The main reason he came down was so that we could discuss the prospects for doing a translation of Firefox into his language of Secwepemctsín. Mozilla has held their last two "Summits" in British Columbia and I loved the idea of having the first translation of Firefox into a native American or First Nation language come from that part of the world. Neskie was enthusiastic and optimistic about the possibility. As he saw it, most of the resources needed were in place and it would just be a matter of generating interest among a group of people with the language skills to do the actual translation work -- he and I would handle the technical aspects. I'm sorry now that we never progressed any further than those initial discussions.

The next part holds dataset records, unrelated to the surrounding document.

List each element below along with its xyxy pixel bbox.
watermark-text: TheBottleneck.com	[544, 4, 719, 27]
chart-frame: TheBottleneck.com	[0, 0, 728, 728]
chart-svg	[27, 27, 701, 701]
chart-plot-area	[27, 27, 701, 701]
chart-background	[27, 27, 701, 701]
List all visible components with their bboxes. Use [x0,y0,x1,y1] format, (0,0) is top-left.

Neskie and I were of one mind in a lot of ways. We both believed in the potential of technology, computing, and social media to help strengthen indigenous and minority languages. At the same time, we also discussed the fact that technology is just a small piece in a much bigger puzzle of language revitalization, and that our work needed to be informed and driven by broader issues: linguistic rights, political self-determination, freedom from corporate influence, cultural survival. Not so long ago we had an email exchange about a piece I'd read in the (excellent) book "Paradigm Wars", written by his father Arthur Manuel. I loved Neskie's response: "I've heard many of his arguments. I try to live and breathe them and apply them to other areas that I feel capable in, the main one being computing."

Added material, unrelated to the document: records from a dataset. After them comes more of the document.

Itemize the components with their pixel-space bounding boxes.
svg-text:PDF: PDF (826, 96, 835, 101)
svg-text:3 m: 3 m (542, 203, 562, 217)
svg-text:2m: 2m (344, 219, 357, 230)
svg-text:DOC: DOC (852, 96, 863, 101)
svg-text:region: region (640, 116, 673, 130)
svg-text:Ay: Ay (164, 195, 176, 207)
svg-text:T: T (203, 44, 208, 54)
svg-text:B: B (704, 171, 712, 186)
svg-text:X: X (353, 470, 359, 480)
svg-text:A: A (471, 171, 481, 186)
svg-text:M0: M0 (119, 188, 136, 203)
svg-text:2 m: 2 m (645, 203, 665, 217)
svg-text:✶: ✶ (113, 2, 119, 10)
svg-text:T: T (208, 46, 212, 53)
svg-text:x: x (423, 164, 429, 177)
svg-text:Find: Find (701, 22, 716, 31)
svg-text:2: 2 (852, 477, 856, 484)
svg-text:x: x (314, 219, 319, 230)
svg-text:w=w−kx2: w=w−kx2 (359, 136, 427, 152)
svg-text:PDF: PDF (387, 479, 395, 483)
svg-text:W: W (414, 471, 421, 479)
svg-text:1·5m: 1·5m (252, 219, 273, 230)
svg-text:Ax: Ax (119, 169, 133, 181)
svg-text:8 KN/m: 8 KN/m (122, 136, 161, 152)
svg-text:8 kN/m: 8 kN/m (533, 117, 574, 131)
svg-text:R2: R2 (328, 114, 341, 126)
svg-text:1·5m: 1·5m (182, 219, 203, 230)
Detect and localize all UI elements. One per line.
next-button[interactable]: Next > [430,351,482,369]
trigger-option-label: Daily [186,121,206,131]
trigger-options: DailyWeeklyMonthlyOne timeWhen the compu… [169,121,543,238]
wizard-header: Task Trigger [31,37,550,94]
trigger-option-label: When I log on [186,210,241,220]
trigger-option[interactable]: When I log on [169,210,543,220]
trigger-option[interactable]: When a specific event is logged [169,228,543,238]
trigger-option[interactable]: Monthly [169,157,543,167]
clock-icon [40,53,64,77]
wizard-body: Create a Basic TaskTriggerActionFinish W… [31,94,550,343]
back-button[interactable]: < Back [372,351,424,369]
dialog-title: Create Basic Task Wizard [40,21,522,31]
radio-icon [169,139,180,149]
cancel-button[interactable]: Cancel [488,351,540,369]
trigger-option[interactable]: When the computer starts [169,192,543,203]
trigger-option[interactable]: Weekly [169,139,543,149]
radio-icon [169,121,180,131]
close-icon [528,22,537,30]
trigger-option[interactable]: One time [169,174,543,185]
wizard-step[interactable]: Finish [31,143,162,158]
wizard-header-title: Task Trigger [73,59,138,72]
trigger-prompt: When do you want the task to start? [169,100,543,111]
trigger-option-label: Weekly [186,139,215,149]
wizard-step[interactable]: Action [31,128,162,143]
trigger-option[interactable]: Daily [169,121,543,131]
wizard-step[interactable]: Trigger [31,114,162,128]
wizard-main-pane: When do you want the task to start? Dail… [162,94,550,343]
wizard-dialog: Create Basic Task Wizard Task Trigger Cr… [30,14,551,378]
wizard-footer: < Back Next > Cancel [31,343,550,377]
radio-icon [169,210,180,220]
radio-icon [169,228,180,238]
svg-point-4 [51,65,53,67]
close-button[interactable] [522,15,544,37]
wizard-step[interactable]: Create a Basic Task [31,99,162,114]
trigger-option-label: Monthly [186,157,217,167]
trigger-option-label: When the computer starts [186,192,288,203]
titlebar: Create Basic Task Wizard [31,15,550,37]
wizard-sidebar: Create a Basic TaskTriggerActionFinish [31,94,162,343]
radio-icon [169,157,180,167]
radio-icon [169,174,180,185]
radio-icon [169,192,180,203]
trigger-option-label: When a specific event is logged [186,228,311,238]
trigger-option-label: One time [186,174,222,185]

Neskie really liked the Indigenous Tweets project. I showed him a prototype of the site a few weeks before it was launched and he offered valuable suggestions for how it could be improved. He also did what is still the one and only tweet in Secwepemctsín, on March 12th: "ximulecw r tmicws r secwepemc" (the secwepemc have a big land). During the 53 days he was missing I found comfort in those words, certain that he must be out there somewhere on his own, and that it was just a matter of time before he would return to his friends and family. I was heartbroken to find out I was wrong when his remains were found on June 29th. I'll miss you and will always remember you Neskie. Suaimhneas síoraí duit a chara.